Solamente, quando questi indugiava troppo in qualche visita, intonava un raglio un po' stonatino, quasi intendesse dirgli: - Ehi, dottore? - E il dottore gli dava subito retta. Egli chiacchierava volentieri, e nei giorni che non aveva troppa gente da visitare, osservato il malato e scritta la ricetta, appiccava discorso con lui o con i suoi parenti, secondo l'occasione, e dimenticava facilmente la povera bestia che si annoiava giú nella via. Al raglio, il dottore scattava dalla seggiola, né c'era piú verso di trattenerlo. Se il muletto ragliava, voleva dire ch'egli l'aveva fatta proprio lunga; e scappava. N'era nata la leggenda che dottore e muletto fossero d'intesa, cioè che il dottore avesse addestrato l'animale a dargli l'avviso, quando egli cedeva alle lusinghe della chiacchiera allegra. Non era vero. Quel raglio, bisogna esser giusti, era stato una trovata del muletto, di cui il dottore profittava e di cui era gratissimo alla bestia intelligente. Egli anzi soleva raccontare una strana storiella intorno a quel raglio, ma forse voleva adulare un pochino il bravo compagno di visite.

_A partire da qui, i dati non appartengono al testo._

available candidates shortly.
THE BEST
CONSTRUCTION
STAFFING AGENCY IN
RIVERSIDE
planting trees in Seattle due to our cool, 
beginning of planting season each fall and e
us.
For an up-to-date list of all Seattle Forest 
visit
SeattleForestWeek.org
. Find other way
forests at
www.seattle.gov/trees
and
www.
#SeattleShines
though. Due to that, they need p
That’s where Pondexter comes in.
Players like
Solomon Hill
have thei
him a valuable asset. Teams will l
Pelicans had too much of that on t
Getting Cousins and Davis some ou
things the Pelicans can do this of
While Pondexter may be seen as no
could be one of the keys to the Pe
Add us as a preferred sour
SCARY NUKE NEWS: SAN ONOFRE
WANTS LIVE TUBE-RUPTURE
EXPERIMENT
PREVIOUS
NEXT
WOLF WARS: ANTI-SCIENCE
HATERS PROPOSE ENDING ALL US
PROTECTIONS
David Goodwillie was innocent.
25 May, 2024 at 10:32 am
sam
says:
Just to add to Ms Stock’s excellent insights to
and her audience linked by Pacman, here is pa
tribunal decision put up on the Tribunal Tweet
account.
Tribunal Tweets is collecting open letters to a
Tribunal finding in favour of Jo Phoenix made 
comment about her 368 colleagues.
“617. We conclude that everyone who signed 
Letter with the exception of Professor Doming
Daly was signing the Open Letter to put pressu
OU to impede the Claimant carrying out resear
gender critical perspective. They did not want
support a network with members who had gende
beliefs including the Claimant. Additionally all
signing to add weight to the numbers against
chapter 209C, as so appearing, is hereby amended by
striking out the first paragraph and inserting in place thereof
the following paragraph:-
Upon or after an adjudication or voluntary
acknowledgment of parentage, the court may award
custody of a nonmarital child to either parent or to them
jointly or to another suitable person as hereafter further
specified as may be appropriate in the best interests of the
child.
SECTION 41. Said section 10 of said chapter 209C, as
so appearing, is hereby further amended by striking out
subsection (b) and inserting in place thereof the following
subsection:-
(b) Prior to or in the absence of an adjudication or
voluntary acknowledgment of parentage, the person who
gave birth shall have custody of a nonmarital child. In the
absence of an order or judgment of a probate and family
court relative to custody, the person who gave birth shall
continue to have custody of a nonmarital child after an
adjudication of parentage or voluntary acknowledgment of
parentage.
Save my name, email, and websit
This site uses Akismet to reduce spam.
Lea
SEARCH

Raccontava dunque che, le prime volte, aveva ricompensato quei ragli con qualche manata di fieno e di biada piú dell'ordinario, specialmente allorché essi erano stati davvero opportuni per rammentargli una visita che non si doveva trascurare. Dopo due o tre volte però, quel diavolo di muletto, compresa la vera ragione del soprappiú di fieno e di biada fattogli somministrare dal dottore, pensò di abusarne. I suoi ragli diventarono frequentissimi, si fecero sentire a proposito ed a sproposito; e il dottore ingenuamente confessava che a capire questa malizia egli ci aveva messo assai piú che non il muletto a capire le intenzioni di lui. Ne rise; e per non farsi canzonare da una bestia, sospese quella specie di mancia. Anche questa volta il muletto comprese subito; e da allora in poi i suoi ragli si fecero udire soltanto quando erano proprio necessari.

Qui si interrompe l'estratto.